* Goal of the exercise *
Leaving out the pictures, retype exactly the lines from the one holding "Принять все" through the end of the material.

^^^^

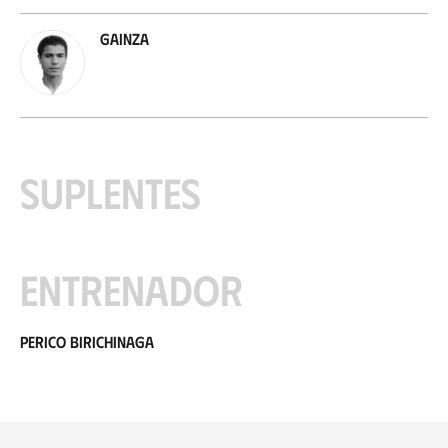
Gainza
Suplentes
Entrenador
Perico Birichinaga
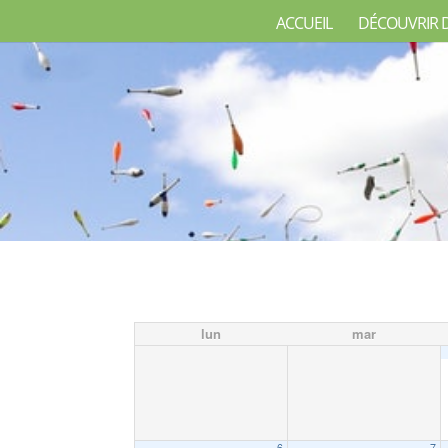
ACCUEIL
DÉCOUVRIR 
lun
mar
6
7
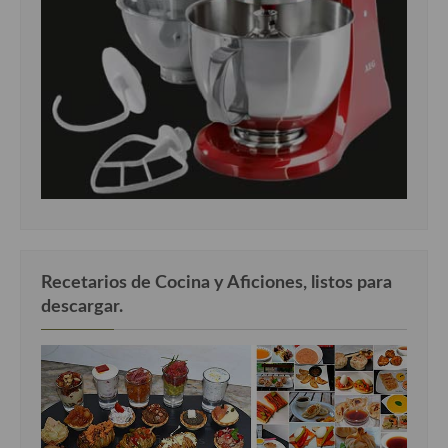
Recetarios de Cocina y Aficiones, listos para
descargar.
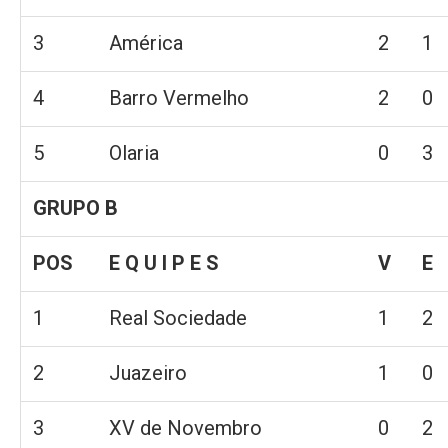
3
América
2
1
4
Barro Vermelho
2
0
5
Olaria
0
3
GRUPO B
POS
E Q U I P E S
V
E
1
Real Sociedade
1
2
2
Juazeiro
1
0
3
XV de Novembro
0
2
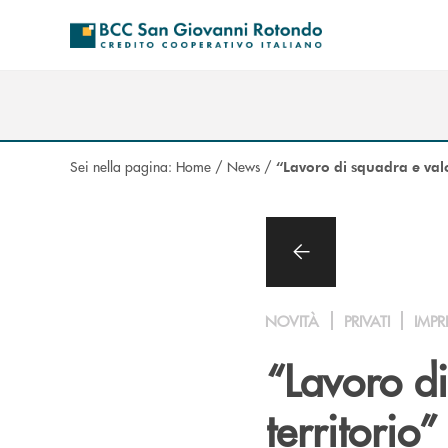
Salta al contenuto principale
Sei nella pagina:
Home
/
News
/
“Lavoro di squadra e valo
NOVITÀ
PRIVATI
IMPR
“Lavoro d
territorio”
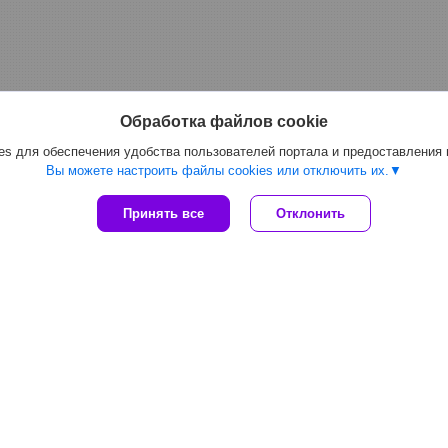
Обработка файлов cookie
s для обеспечения удобства пользователей портала и предоставления
Вы можете настроить файлы cookies или отключить их.
Принять все
Отклонить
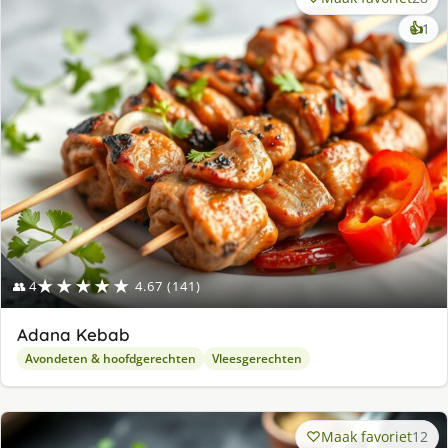
ke
👍
1
lek
ge
★★★★★
👥 4
4.67 (141)
Adana Kebab
Avondeten & hoofdgerechten
Vleesgerechten
Maak favoriet
12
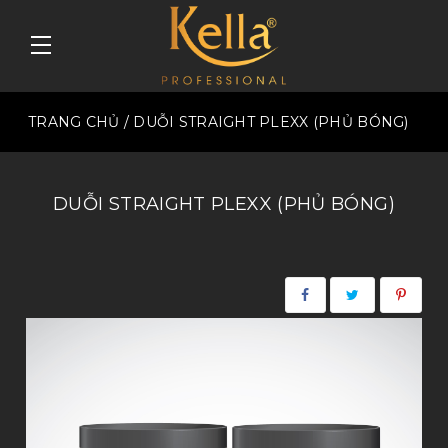
TRANG CHỦ
/ DUỖI STRAIGHT PLEXX (PHỦ BÓNG)
DUỖI STRAIGHT PLEXX (PHỦ BÓNG)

^^^^

* Result for this exercise *
Принять все
Отклонить
ke
👍
1
lek
ge
★★★★★
👥 4
4.67 (141)
Adana Kebab
Avondeten & hoofdgerechten
Vleesgerechten
Maak favoriet
12
TRANG CHỦ
/ DUỖI STRAIGHT PLEXX (PHỦ BÓNG)
DUỖI STRAIGHT PLEXX (PHỦ BÓNG)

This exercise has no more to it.